First:  my son is not a loner.  If you see him with his friends he's happy and very involved in the interaction.  You can almost see him recharging from the energy of being around people who like him and enjoy the things he likes.  He brings his best friend over to our house nearly every day after school so they can spend more time together.  At home with the family he's almost never alone in his room.  He's out interacting with us, having conversations and looking for hugs.  If he has the choice, he'll chose to be around people nearly every single time.
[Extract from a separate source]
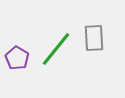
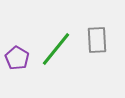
gray rectangle: moved 3 px right, 2 px down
Does he have a lot of friends at school?  No.  He doesn't.  He has three, and two of those are more in passing friendships. They don't spend a lot of time together.  His other friends are either home schooled or attend a different school.  This has been very hard for him.   Because he is a little different (he's weird and proud of it) and he's so small, he's a target for harassing behavior.  Kids want to touch his head and tease him.  Nothing that would be overtly seen as bullying, but over time it adds up and it tears him down.   He hates it.  He wants more friends and he wants the kids at school to treat him better.

Second:  When you label someone a loner you are saying that you think they are choosing to not have friends.   Loners want to be alone, right?  But that's not always the case.  Actually, a person choosing to never spend time with anyone and not wanting any friends at all is vanishingly rare.

When you say "he's a loner," you're saying: "He wants that.    No one is doing anything wrong.  I don't have to change what I'm doing. We can all just go about our business and continue ignoring this kid."  "Loner" is a way of abdicating any responsibility for the situation.

I see these kids who are alone at school.  I see the hurt in their eyes as they walk the halls without friends.  I see the way certain children latch on to the teachers, desperate for some positive interaction during the day.  I watch them try to interact with their classmates and be rebuffed.  Do those kids sound like loners to you?  Just because a child doesn't have friends at school, it doesn't mean they are choosing for things to be like that.   Most kids want to have friends.  We are wired as human beings to be social creatures.  When our society blocks a person from that social interaction, it's harmful to them.   The pain can be long lasting and affect their relationships long into the future.

Third:  When you call my son a loner you call up all the denotations our society has for that word.   Loner is what we call the guy who hurts other people.  The one who just snaps and makes the evening news with tragedy and pain.  You make other people think of those kinds of loners and associate them with my son.  Then my son suddenly isn't just a boy who sits alone in class, he's the boy with the potential to cause harm.  They might not say it or think it overtly, but you can't live in America and not have that association with the word loner.   Calling a child loner can make other people treat them differently, as if that child has the potential to cause harm just because the other kids don't want to be friends with the "loner" child.  Kind of messed up, isn't it?

Stop.  Stop calling kids loners.   How about instead we notice who is alone and find a way to help them be part of the group?   Instead of labeling, can we try to heal?  Please, for the sake of my son and the sake of all the children who play alone.

They aren't loners.  They are people who need friends.  Be their friend.